Let $F:\mathbb R^3 - \{0\}\to \mathbb R$ be given by $$F(x,y,z)=\frac{(0,xz,-xy)}{(y^2+z^2)\sqrt{x^2+y^2+z^2}}.$$ Compute $\int_C F\cdot ds$ where $C$ is the unit cirlce on the plane $x+y+z=3$ with the orientation from the point $$\left(1-\frac{1}{\sqrt{6}},1-\frac{1}{\sqrt{6}}, 1+\frac{2}{\sqrt{6}}\right)$$ to $$\left(1-\frac{1}{\sqrt{6}}, 1+\frac{2}{\sqrt{6}}, 1-\frac{1}{\sqrt{6}}\right)$$ to $$\left(1 + \frac{2}{\sqrt{6}}, 1-\frac{1}{\sqrt{6}}, 1-\frac{1}{\sqrt{6}}\right)$$ and back to $$\left(1-\frac{1}{\sqrt{6}},1-\frac{1}{\sqrt{6}}, 1+\frac{2}{\sqrt{6}}\right)$$
What I've done: By Green's theorem, the integral is $$\iint_D \operatorname{curl}(F)\cdot k\ dA$$ I got that the curl is $$\frac{(x,y,z)}{(x^2+y^2+z^2)^{3/2}}$$ so the integral is $$\int\int_D \frac{z}{(x^2+y^2+z^2)^{3/2}} \ dA$$ But I'm having difficulties with determining how to define the region $D$ to compute the last integral.
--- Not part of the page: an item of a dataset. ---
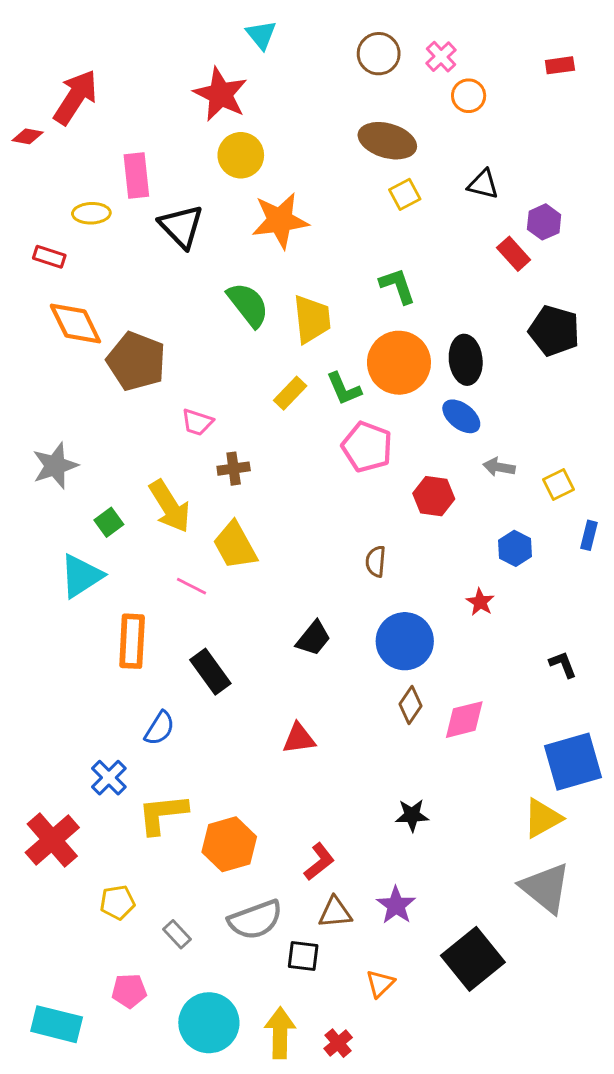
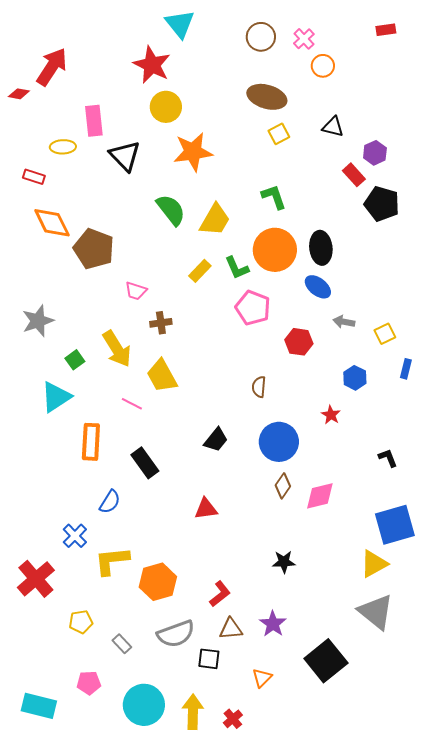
cyan triangle: (261, 35) -> (180, 24), size x1.4
red rectangle: (560, 65) -> (386, 30), moved
yellow trapezoid: (312, 319) -> (215, 220), turned 36
black pentagon: (554, 331) -> (382, 204), moved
Obviously $D$ is a disk of radius $1$ in the given plane. You just need to find it's origin. The format of the given points on the circle hints that the center is $(1,1,1)$, which you can verify.
I would do a change of variables, to some $X,Y,Z$ such that $X,Y$ are in the plane, then $Z=0$.